Immediately, she rattled off an excited list of things she would do.
-What about you?
-What did you visualize?
-How did you cherish
what you’ve visualized?
-What can you do to begin ACTION today?
It truly opens the door to life.
Abundant life….SO…something my amazing editor and partner in crime has shared…
- Do something that moves you forward every day.
- Don’t try to figure it out.
- Ease up and enjoy the journey.
3. Begin the believing…In your longings, in yourself, in help from above.
“BELIEVE!”
I pointed to the word in script hanging on my wall
It’s the background for my Zoom sessions.
“You must believe!” I stated with confidence.
With a quivering chin, she almost whispered, “I used to. I want to. I really do.”
I asked her to repeat these words: “I can! I will! I must!”
She repeated them, and I asked her to do it again, again, and again. Each time I said them, with more volume, more certainty, and more confidence. Her repeats become more confident as well. On about the fifth time, the smile came. On about the 7th time, she sat upright in her chair. On the 10th, I stood up and stomped my foot with “I can! I will! I must!”
She did the same!
Then we repeated the process with “I believe in myself…I can! I will! I must!” We went for about five rounds as confident rose!
Then with “I believe in my longings … I can! I will! I must!” Three rounds got her there.
Then we continued with “I believe in help from above … I can! I will! I must!” It sank deep within. As tears poured out, she laughed at the same time!
She got it!
“Be so strong that nothing can disturb your peace of mind. Talk health, happiness, and prosperity to every person you meet. Make all your friends feel there’s something special in them. Look at the sunny side of everything. Think only the best, be as enthusiastic about the success of others, as you are about your own.”
Norman Vincent Peale
I hope you’ll do the same exercise. Get someone who believes more than you do. Let them read the exercise, then ask them to lead it for you.
It is powerful!
It’s not something you can READ and “GET IT!” It’s something you must DO!
***************
No matter how many times your hope has been deferred…you can do this.
Stop rehearsing what you’ve lost. Don’t deny it…Just don’t continue fellowship with it in any way. After you grieve it…accept it.
Yes, your heart is sick from hope deferred. But this exercise will begin to heal it! I promise it will!

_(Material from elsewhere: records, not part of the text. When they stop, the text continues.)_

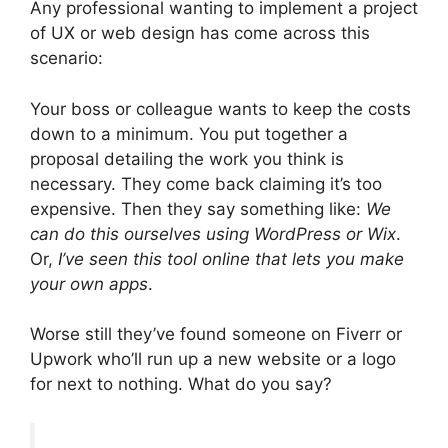
Any professional wanting to implement a project
of UX or web design has come across this
scenario:
Your boss or colleague wants to keep the costs
down to a minimum. You put together a
proposal detailing the work you think is
necessary. They come back claiming it’s too
expensive. Then they say something like:
We
can do this ourselves using WordPress or Wix
.
Or,
I’ve seen this tool online that lets you make
your own apps
.
Worse still they’ve found someone on Fiverr or
Upwork who’ll run up a new website or a logo
for next to nothing. What do you say?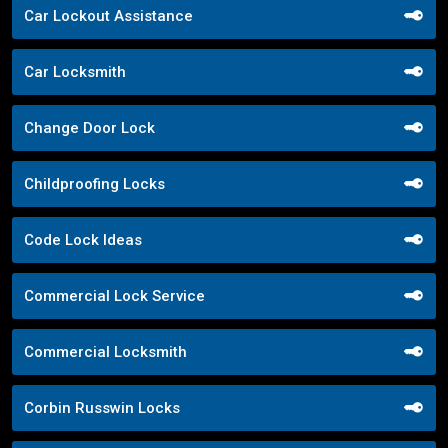
Car Lockout Assistance
Car Locksmith
Change Door Lock
Childproofing Locks
Code Lock Ideas
Commercial Lock Service
Commercial Locksmith
Corbin Russwin Locks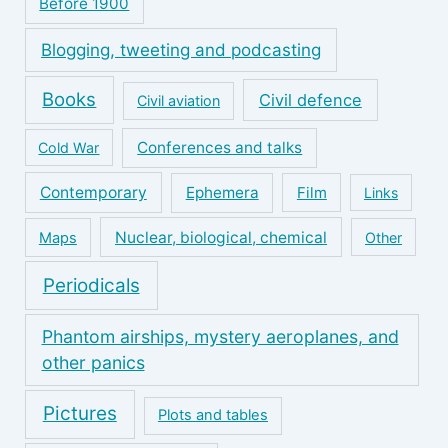
Before 1900
Blogging, tweeting and podcasting
Books
Civil defence
Civil aviation
Conferences and talks
Cold War
Contemporary
Ephemera
Film
Links
Nuclear, biological, chemical
Maps
Other
Periodicals
Phantom airships, mystery aeroplanes, and
other panics
Pictures
Plots and tables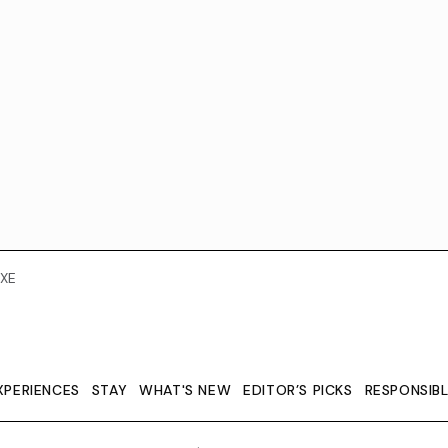
XE
XPERIENCES
STAY
WHAT'S NEW
EDITOR’S PICKS
RESPONSIB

But it will heal even more quickly if you’ll allow your longings to pour forth.
If you visualize them!
If you cherish them!
If you DO something with them!
IF YOU BELIEVE!
The abundant life is for YOU!
It’s waiting for you!
Those longings will not just benefit you…longings always benefit others when you bring them to life!
Someone is needing.
Someone is wanting.
Someone is waiting.
For your longings to be seen, to be felt, to be heard.
No more discounted thinking or shortchanging of efforts. You were meant to pursue your longings. So stop thinking the belittling thoughts of yourself with your self-taught sabotaging… That someone’s shame inflicted on your soul!
Stop the brain-chatter tapes and tell your longings…we can do this!
SEE the mountains … but live by the mantra of faith that’s always saying…MOVE!
I BELIEVE!
IN YOU!
IN YOUR LONGINGS!
I BELIEVE IN EVERY “WHAT-IF”
BECOMING EVERY MIRACLE
YOU’LL EVER NEED
TO PUSUE & TO MEET
YOUR EVERY LONGING!
I’m here believing in YOU, YOUR longings, YOUR abundant life!